#### Data under study
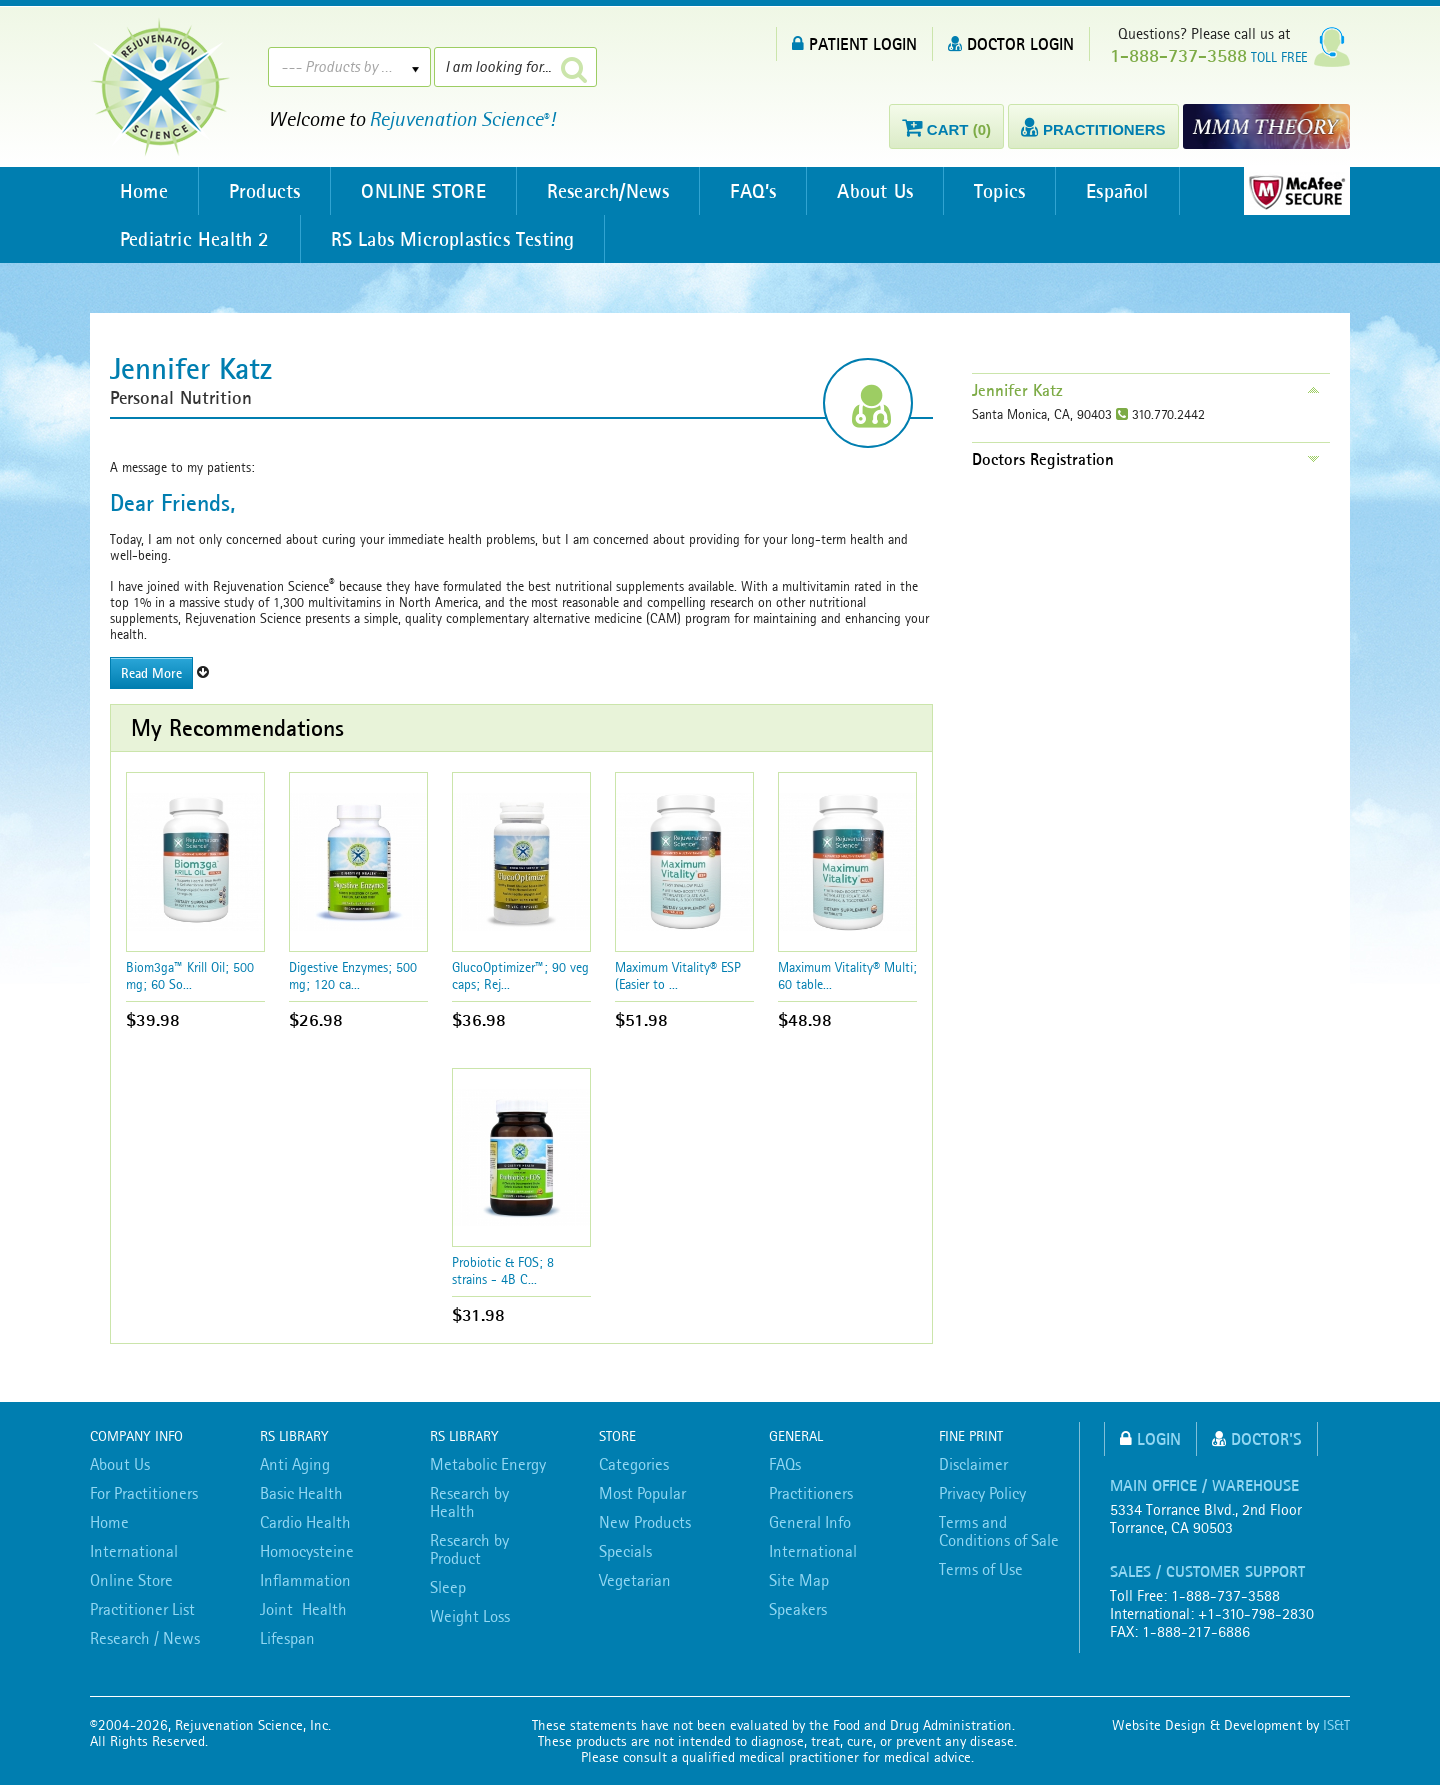 The image size is (1440, 1785). What do you see at coordinates (973, 1464) in the screenshot?
I see `Disclaimer` at bounding box center [973, 1464].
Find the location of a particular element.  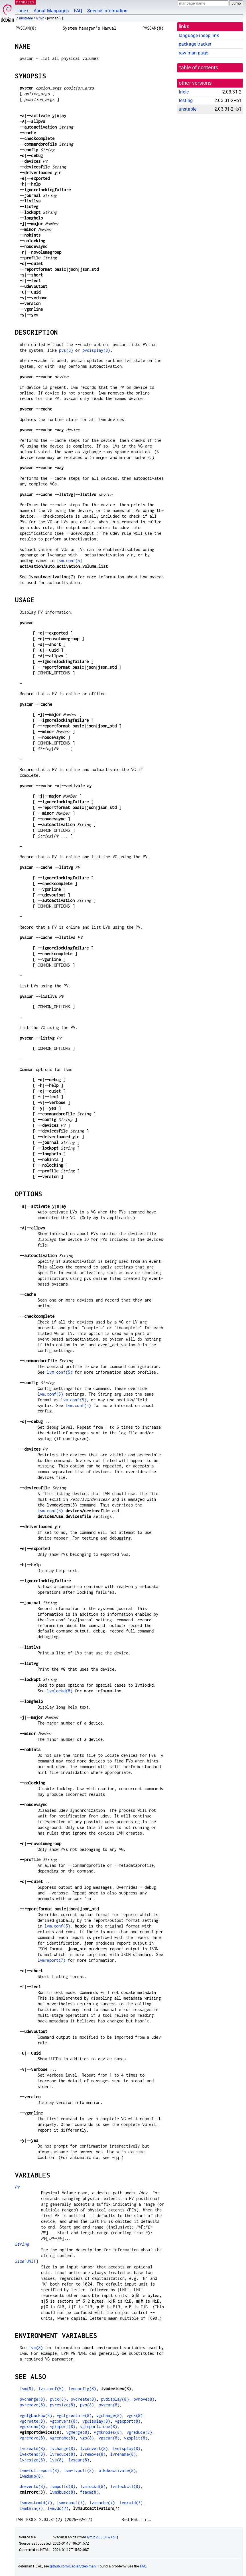

pvresize(8) is located at coordinates (63, 2404).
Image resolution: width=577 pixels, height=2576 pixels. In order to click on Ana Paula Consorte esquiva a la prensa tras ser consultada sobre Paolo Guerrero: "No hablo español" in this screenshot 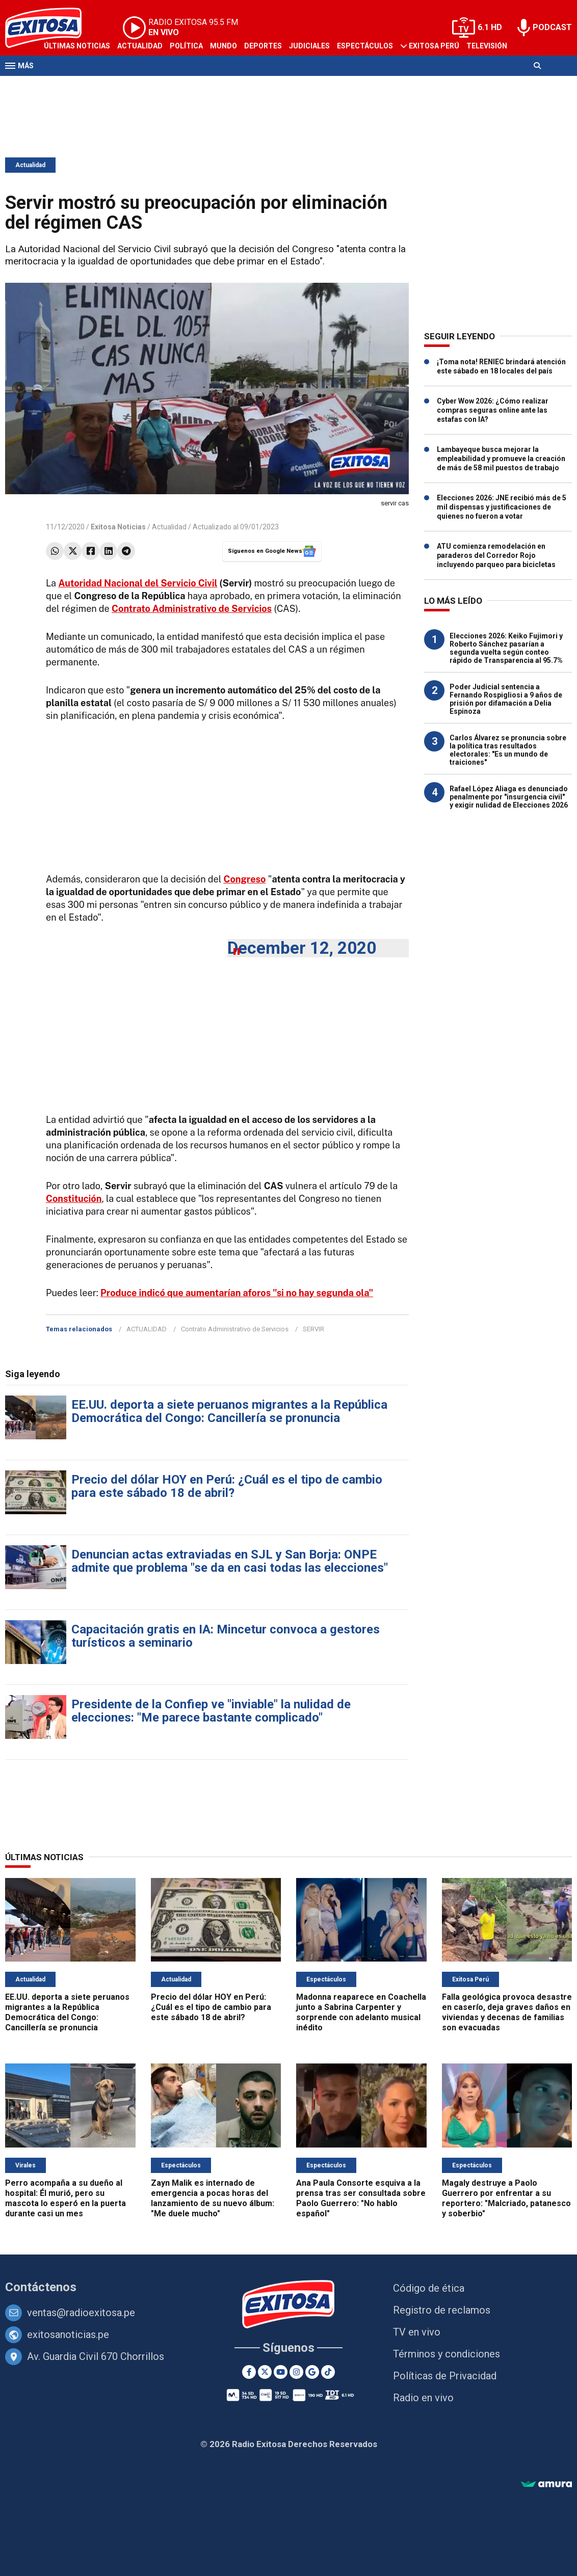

#### Task directions
Your reply should consist only of the lines running from the line with "Find the location of a particular element." to the end of the entries, both included, copied exactly and without any pictures.

#### Solved problem
Find the location of a particular element.  

pvresize(8) is located at coordinates (63, 2404).
Image resolution: width=577 pixels, height=2576 pixels. In order to click on Ana Paula Consorte esquiva a la prensa tras ser consultada sobre Paolo Guerrero: "No hablo español" in this screenshot 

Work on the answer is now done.